Sunday, September 5, 2010

Scoring, you doing it wrong



Business Schools all over the world seem to teach scoring methodologies.[i] Douglas W. Hubbard[ii] and L. Anthony Cox[iii] have shown that there are fundamental flaws in their application, thus they are valued by the authors as counterproductive. “All of them, without exception, are borderline or worthless. In practices, they may make many decisions far worse than they would have been using merely unaided judgments.[iv] First I will present the case study of a seminar I attended where their arguments are applied and proven right, second (in a later article) I will present the case of a consumer test, where I propose that the design of scoring led not to “borderline or worthless” results.

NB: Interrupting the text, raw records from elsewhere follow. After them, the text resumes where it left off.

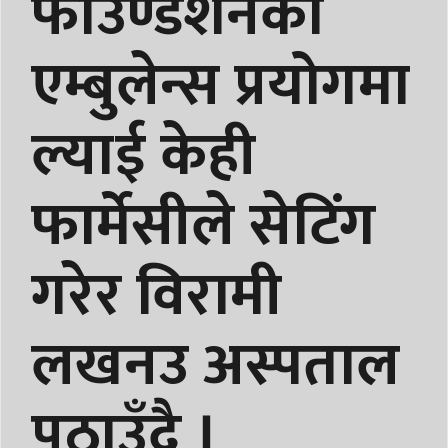
फाउण्डेशनको
एम्बुलेन्स प्रयोगमा
ल्याई केही
फार्मेसीले सेटिंग
गरेर विरामी
लखनउ अस्पताल
पठाउँदै ।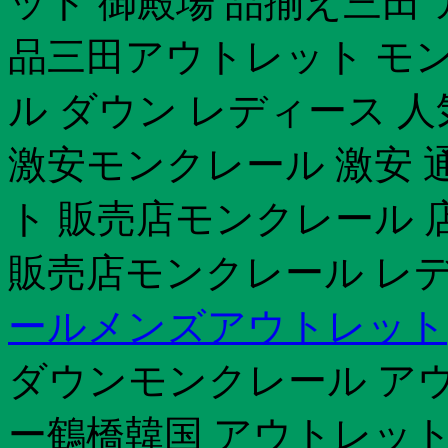
ット 御殿場 品揃え三田
品三田アウトレット モン
ル ダウン レディース 
激安モンクレール 激安 
ト 販売店モンクレール 
販売店モンクレール レデ
ールメンズアウトレット
ダウンモンクレール ア
ー鶴橋韓国 アウトレッ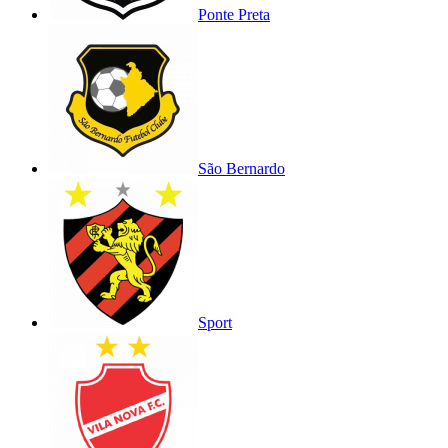
Ponte Preta
São Bernardo
Sport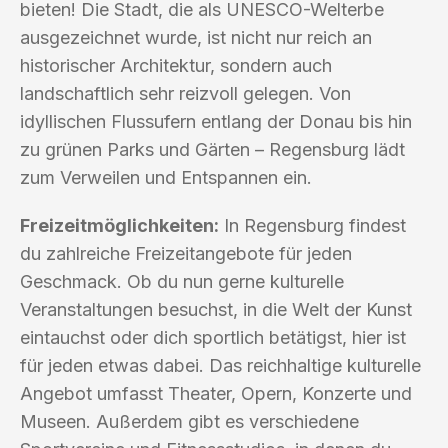
bieten! Die Stadt, die als UNESCO-Welterbe
ausgezeichnet wurde, ist nicht nur reich an
historischer Architektur, sondern auch
landschaftlich sehr reizvoll gelegen. Von
idyllischen Flussufern entlang der Donau bis hin
zu grünen Parks und Gärten – Regensburg lädt
zum Verweilen und Entspannen ein.
Freizeitmöglichkeiten:
In Regensburg findest
du zahlreiche Freizeitangebote für jeden
Geschmack. Ob du nun gerne kulturelle
Veranstaltungen besuchst, in die Welt der Kunst
eintauchst oder dich sportlich betätigst, hier ist
für jeden etwas dabei. Das reichhaltige kulturelle
Angebot umfasst Theater, Opern, Konzerte und
Museen. Außerdem gibt es verschiedene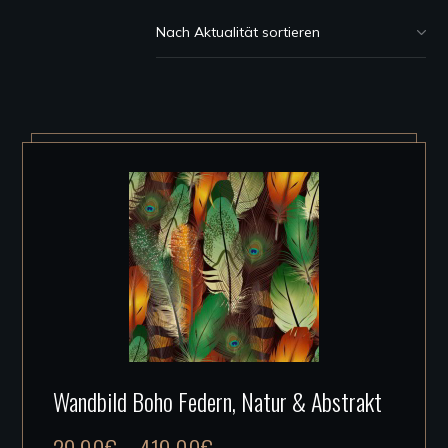
Akt
sor
Dieses
Wandbild Boho Federn, Natur & Abstrakt
Produkt
weist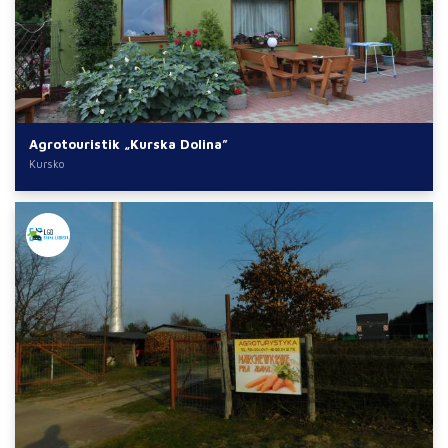
Agrotouristik „Kurska Dolina”
Kursko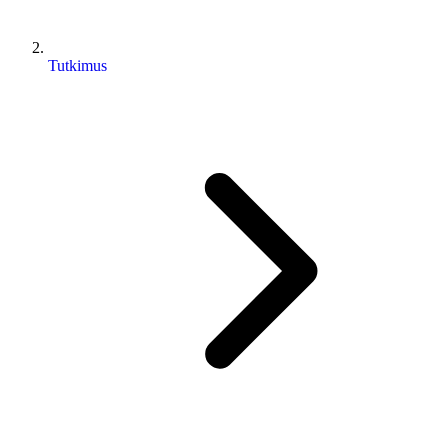
Tutkimus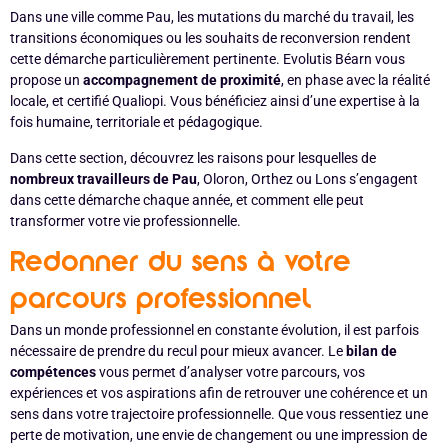
Dans une ville comme Pau, les mutations du marché du travail, les
transitions économiques ou les souhaits de reconversion rendent
cette démarche particulièrement pertinente. Evolutis Béarn vous
propose un
accompagnement de proximité
, en phase avec la réalité
locale, et certifié Qualiopi. Vous bénéficiez ainsi d’une expertise à la
fois humaine, territoriale et pédagogique.
Dans cette section, découvrez les raisons pour lesquelles de
nombreux travailleurs de Pau
, Oloron, Orthez ou Lons s’engagent
dans cette démarche chaque année, et comment elle peut
transformer votre vie professionnelle.
Redonner du sens à votre
parcours professionnel
Dans un monde professionnel en constante évolution, il est parfois
nécessaire de prendre du recul pour mieux avancer. Le
bilan de
compétences
vous permet d’analyser votre parcours, vos
expériences et vos aspirations afin de retrouver une cohérence et un
sens dans votre trajectoire professionnelle. Que vous ressentiez une
perte de motivation, une envie de changement ou une impression de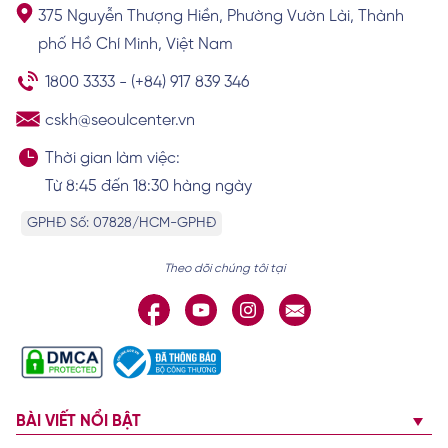
Thị trường nâng mũi tại Việt Nam biến
375 Nguyễn Thượng Hiền, Phường Vườn Lài, Thành
động
phố Hồ Chí Minh, Việt Nam
Xem chi tiết
1800 3333
-
(+84) 917 839 346
cskh@seoulcenter.vn
Nâng mũi ăn măng được không? Bao lâu
Thời gian làm việc:
thì được ăn măng?
Từ 8:45 đến 18:30 hàng ngày
Xem chi tiết
GPHĐ Số: 07828/HCM-GPHĐ
Theo dõi chúng tôi tại
BÀI VIẾT NỔI BẬT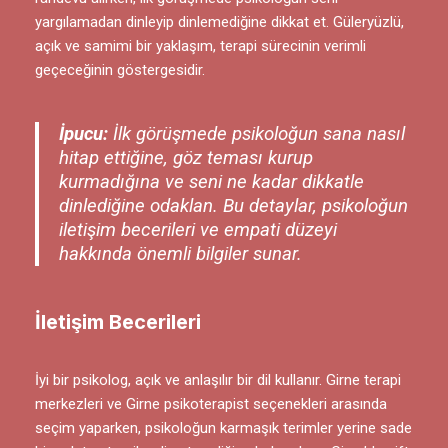
yargılamadan dinleyip dinlemediğine dikkat et. Güleryüzlü,
açık ve samimi bir yaklaşım, terapi sürecinin verimli
geçeceğinin göstergesidir.
İpucu:
İlk görüşmede psikoloğun sana nasıl
hitap ettiğine, göz teması kurup
kurmadığına ve seni ne kadar dikkatle
dinlediğine odaklan. Bu detaylar, psikoloğun
iletişim becerileri ve empati düzeyi
hakkında önemli bilgiler sunar.
İletişim Becerileri
İyi bir psikolog, açık ve anlaşılır bir dil kullanır. Girne terapi
merkezleri ve Girne psikoterapist seçenekleri arasında
seçim yaparken, psikoloğun karmaşık terimler yerine sade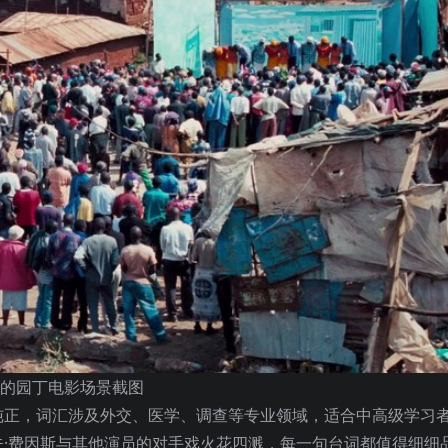
的园丁电影场景截图
纯正，词汇涉及外交、医学、调查等专业领域，适合中高级学习
·费因斯与其他演员的对手戏火花四溅，每一句台词都值得细细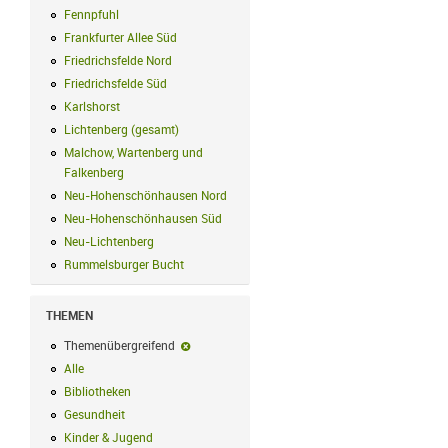
Fennpfuhl
Fennpfuhl Filter anwenden
Frankfurter Allee Süd
Frankfurter Allee Süd Filter anwenden
Friedrichsfelde Nord
Friedrichsfelde Nord Filter anwenden
Friedrichsfelde Süd
Friedrichsfelde Süd Filter anwenden
Karlshorst
Karlshorst Filter anwenden
Lichtenberg (gesamt)
Lichtenberg (gesamt) Filter anwenden
Malchow, Wartenberg und
Falkenberg
Malchow, Wartenberg und Falkenberg Filter anwenden
Neu-Hohenschönhausen Nord
Neu-Hohenschönhausen Nord Filter an
Neu-Hohenschönhausen Süd
Neu-Hohenschönhausen Süd Filter anwe
Neu-Lichtenberg
Neu-Lichtenberg Filter anwenden
Rummelsburger Bucht
Rummelsburger Bucht Filter anwenden
THEMEN
Themenübergreifend
Themenübergreifend-Filter entfernen
Alle
Alle Filter anwenden
Bibliotheken
Bibliotheken Filter anwenden
Gesundheit
Gesundheit Filter anwenden
Kinder & Jugend
Kinder & Jugend Filter anwenden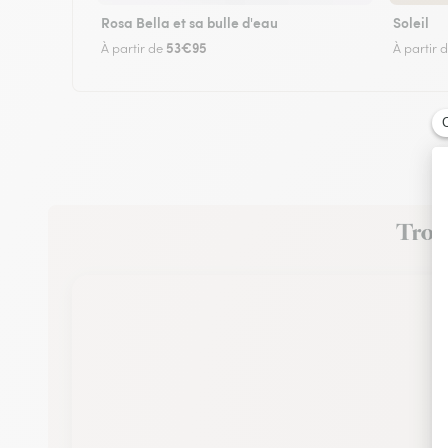
Rosa Bella et sa bulle d'eau
Soleil
53€95
À partir de
À partir 
Trouv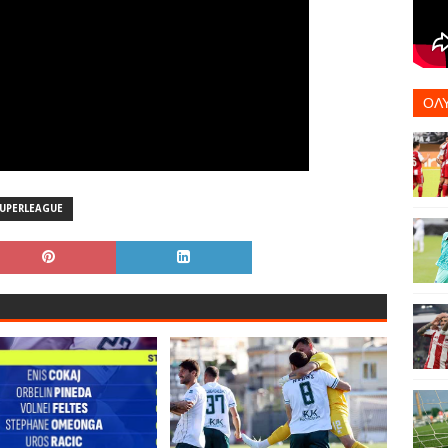
ΟΛ
UPERLEAGUE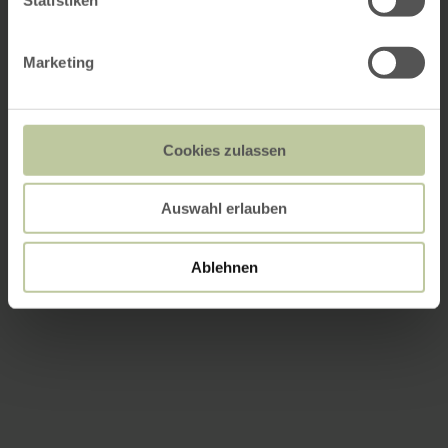
Marketing
Cookies zulassen
Auswahl erlauben
Ablehnen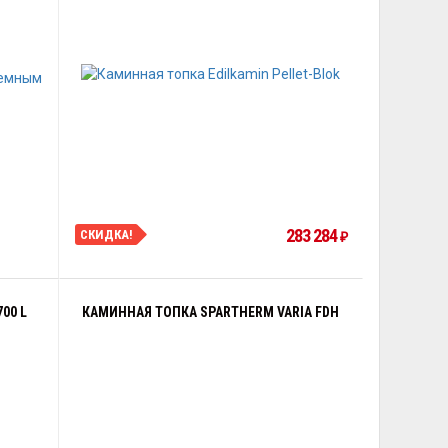
283 284
СКИДКА!
₽
00 L
КАМИННАЯ ТОПКА SPARTHERM VARIA FDH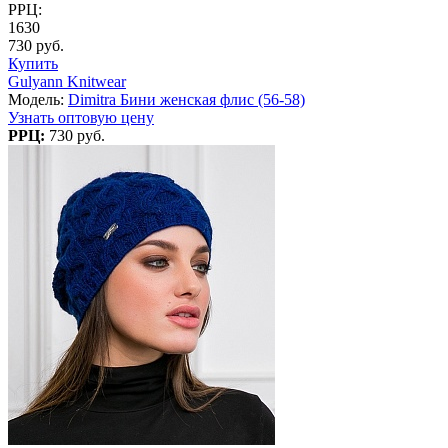
РРЦ:
1630
730 руб.
Купить
Gulyann Knitwear
Модель:
Dimitra Бини женская флис (56-58)
Узнать оптовую цену
РРЦ:
730 руб.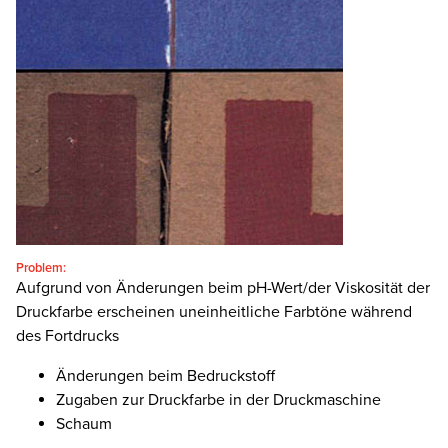
SEARCH
Problem:
Aufgrund von Änderungen beim pH-Wert/der Viskosität der
Druckfarbe erscheinen uneinheitliche Farbtöne während
des Fortdrucks
Änderungen beim Bedruckstoff
Zugaben zur Druckfarbe in der Druckmaschine
Schaum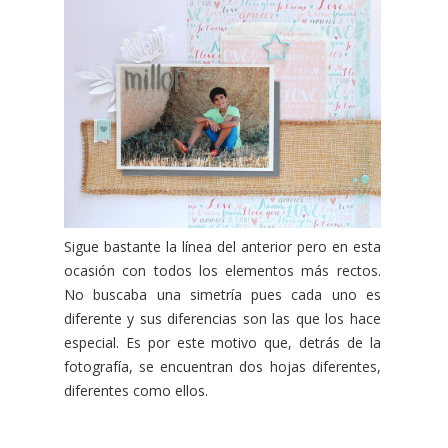
Sigue bastante la línea del anterior pero en esta
ocasión con todos los elementos más rectos.
No buscaba una simetría pues cada uno es
diferente y sus diferencias son las que los hace
especial. Es por este motivo que, detrás de la
fotografía, se encuentran dos hojas diferentes,
diferentes como ellos.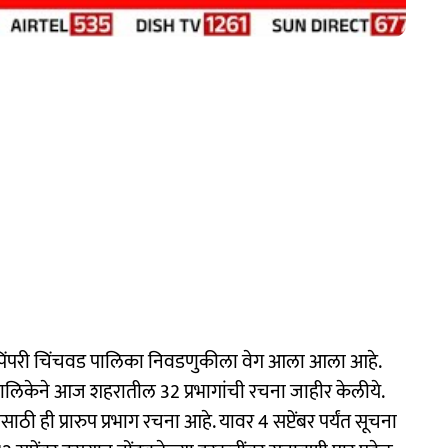
ंपरी चिंचवड पालिका निवडणुकीला वेग आला आला आहे.
पालिकेने आज शहरातील 32 प्रभागांची रचना जाहीर केलीये.
ी ही प्रारुप प्रभाग रचना आहे. यावर 4 सप्टेंबर पर्यंत सूचना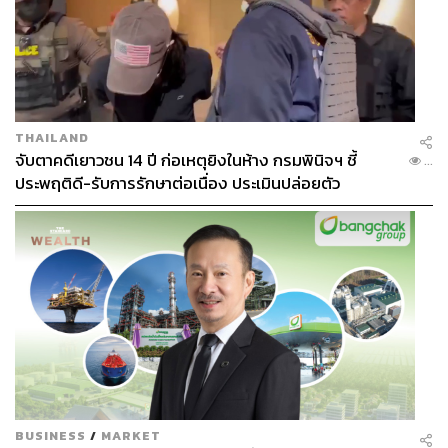
THAILAND
จับตาคดีเยาวชน 14 ปี ก่อเหตุยิงในห้าง กรมพินิจฯ ชี้
...
ประพฤติดี-รับการรักษาต่อเนื่อง ประเมินปล่อยตัว
BUSINESS
/
MARKET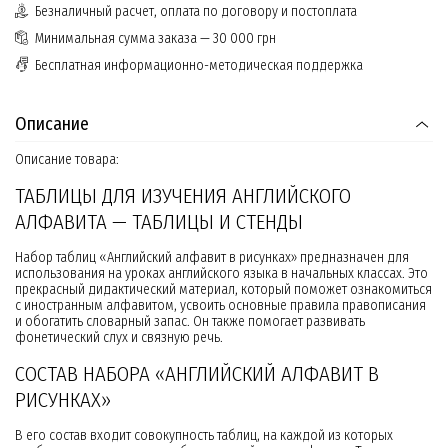
Безналичный расчет, оплата по договору и постоплата
Минимальная сумма заказа — 30 000 грн
Бесплатная информационно-методическая поддержка
Описание
Описание товара:
ТАБЛИЦЫ ДЛЯ ИЗУЧЕНИЯ АНГЛИЙСКОГО
АЛФАВИТА — ТАБЛИЦЫ И СТЕНДЫ
Набор таблиц «Английский алфавит в рисунках» предназначен для
использования на уроках английского языка в начальных классах. Это
прекрасный дидактический материал, который поможет ознакомиться
с иностранным алфавитом, усвоить основные правила правописания
и обогатить словарный запас. Он также помогает развивать
фонетический слух и связную речь.
СОСТАВ НАБОРА «АНГЛИЙСКИЙ АЛФАВИТ В
РИСУНКАХ»
В его состав входит совокупность таблиц, на каждой из которых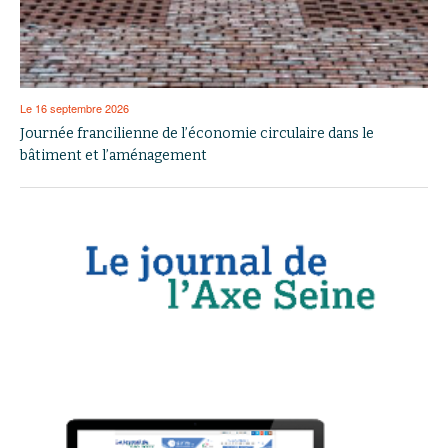
Le 16 septembre 2026
Journée francilienne de l’économie circulaire dans le
bâtiment et l’aménagement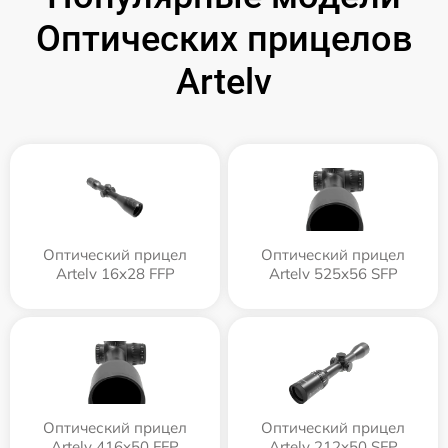
Оптических прицелов
Artelv
Оптический прицел
Оптический прицел
Artelv 16x28 FFP
Artelv 525x56 SFP
Оптический прицел
Оптический прицел
Artelv 416x50 FFP
Artelv 212x50 SFP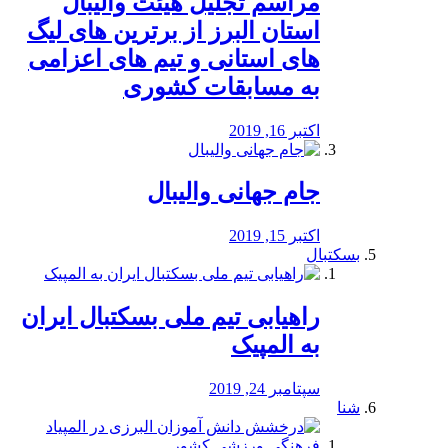
مراسم تجلیل هیئت والیبال
استان البرز از برترین های لیگ
های استانی و تیم های اعزامی
به مسابقات کشوری
اکتبر 16, 2019
جام جهانی والیبال
اکتبر 15, 2019
بسکتبال
راهیابی تیم ملی بسکتبال ایران
به المپیک
سپتامبر 24, 2019
شنا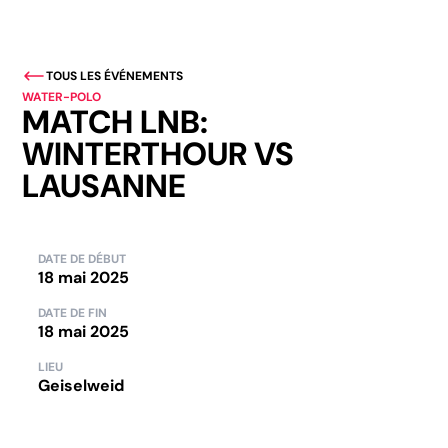
TOUS LES ÉVÉNEMENTS
WATER-POLO
MATCH LNB:
WINTERTHOUR VS
LAUSANNE
DATE DE DÉBUT
18 mai 2025
DATE DE FIN
18 mai 2025
LIEU
Geiselweid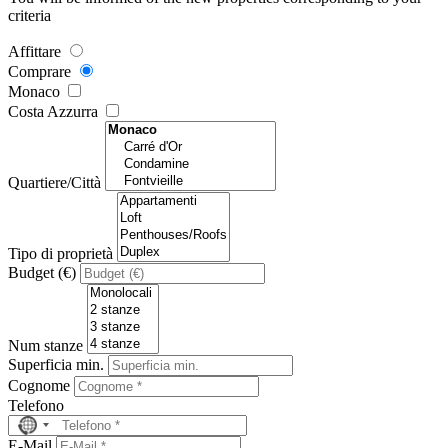
criteria
Affittare
Comprare
Monaco
Costa Azzurra
Quartiere/Città
Tipo di proprietà
Budget (€)
Num stanze
Superficia min.
Cognome
Telefono
No
country
E-Mail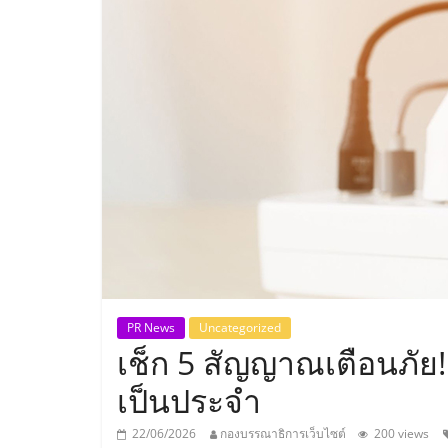
ประเทศไทย,
ThaiSMEsCenter
รวม
ธุรกิจ
เอ
ส
เอ็
PR News
Uncategorized
เช็ก 5 สัญญาณเตือนภัย! 
มอี
เป็นประจำ
22/06/2026
กองบรรณาธิการเว็บไซต์
200 views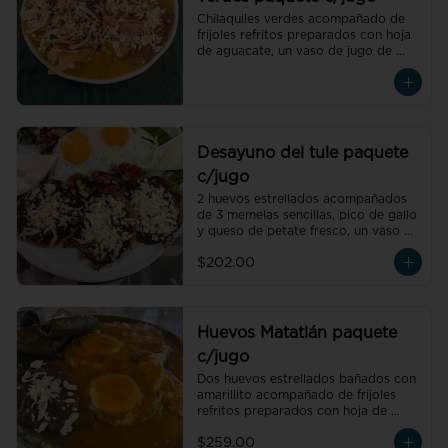
Chilaquiles verdes acompañado de 
frijoles refritos preparados con hoja 
de aguacate, un vaso de jugo de 
temporada natural de 250 ml y un 
café americano 300 ml orgánico de 
pluma hidalgo, oaxaca, un pan dulce 
mini y un bolillo mini.Recuerda elegir 
la proteína para cada orden de 
chilaquiles.
Desayuno del tule paquete
c/jugo
2 huevos estrellados acompañados 
de 3 memelas sencillas, pico de gallo 
y queso de petate fresco, un vaso de 
jugo de temporada natural de 250 
$202.00
ml y un café americano 300 ml 
orgánico de pluma hidalgo, oaxaca, 
un pan dulce mini y un bolillo mini.
Huevos Matatlán paquete
c/jugo
Dos huevos estrellados bañados con 
amarillito acompañado de frijoles 
refritos preparados con hoja de 
aguacate, un tamal oaxaqueño de 
$259.00
pollo con amarillito, un vaso de jugo 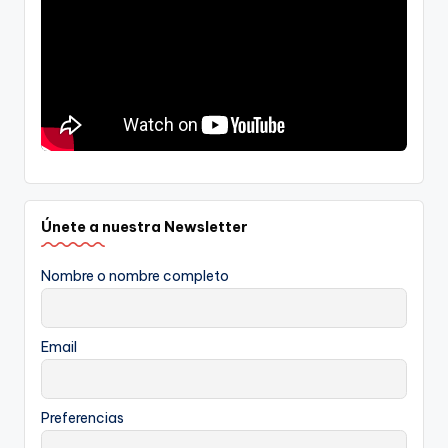
Únete a nuestra Newsletter
Nombre o nombre completo
Email
Preferencias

[i] This is anecdotal evidence: I encountered the practice frequently when attending seminars, trainings and workshops in the field








The Social Entrepreneurship Seminar Exercise Debacle

Targeting at assessing the adequacy of one's country for Social Entrepreneurship, the following exercise was proposed in this seminar of over 40 participants:





  1. Make groups consisting of people from the same country
  2. There should be a few persons in the group, not to less, not too much (can't remember the exact range, they where about 2 to 5 people)
  3. Write down arguments against adequacy of Social Entrepreneurship on the left
  4. Write down arguments for the adequacy on the right
  5. Give the arguments against a score between 1 to 5
  6. Give the arguments for the adequacy a score between 6 to 10
  7. Sum all individual scores up and divide them by the number of total arguments
  8. Present the arguments the scores and the total score
Cox and Douglas adduce many reasons why such an exercise leads to "borderline or worthless" results:





  1. Scoring attributes a single value to an argument subject to uncertainty. Since we don't know the true value of the argument, labeling with a single value leads to a chance of being wrong close to certainty. The arithmetic average of wrong scores does not eliminate these errors, as one might hope due to the Central Limit Theorem, as we will see in 1.
  2. Scoring pretends a linear utility curve between the arguments, namely that an argument scored '4' is twice as good as an argument scored '2'. The awareness of this arithmetic property was not raised. Given the following biases (see 3. and 4.), we cannot expect comprehensiveness of the arguments nor can we trust the single score (because of 1.). In fact an outlier of value '10' or '0' would change a result significantly due to the averaging in (# refers to the design shown above) #7. Therefore the total score must be seen as arbitrary number without information value.
  3. Range Compression: a discrete scale of 1-5 for inadequacy leads to a lumping together of very dissimilar threats, one attributes a '0' to two arguments even if they are more dissimiliar than the arguments from '4' to '5'. In fact, range compression would only not be an issue if the single arguments are distributed close to 'even'.
  4. Biased Distribution: Hubbard stated that subjective scoring tends to a preference of the score close to 75% of the range. This bias is shown in randomized experiments with arbitrary questions in form of a triangular distribution (a mountain) with a flat left-hand slope. Personally I have anecdotal evidence that confirms this in the consumer test experiment shown later. Presumably in the case of #5 the preference is mirrored to 25% due to the negative argument and 75% for step #6. But with arbitrary questions we must expect a uniform distribution (a flatland). Thus scoring links to a systematic bias unrelated to the nature of the argument.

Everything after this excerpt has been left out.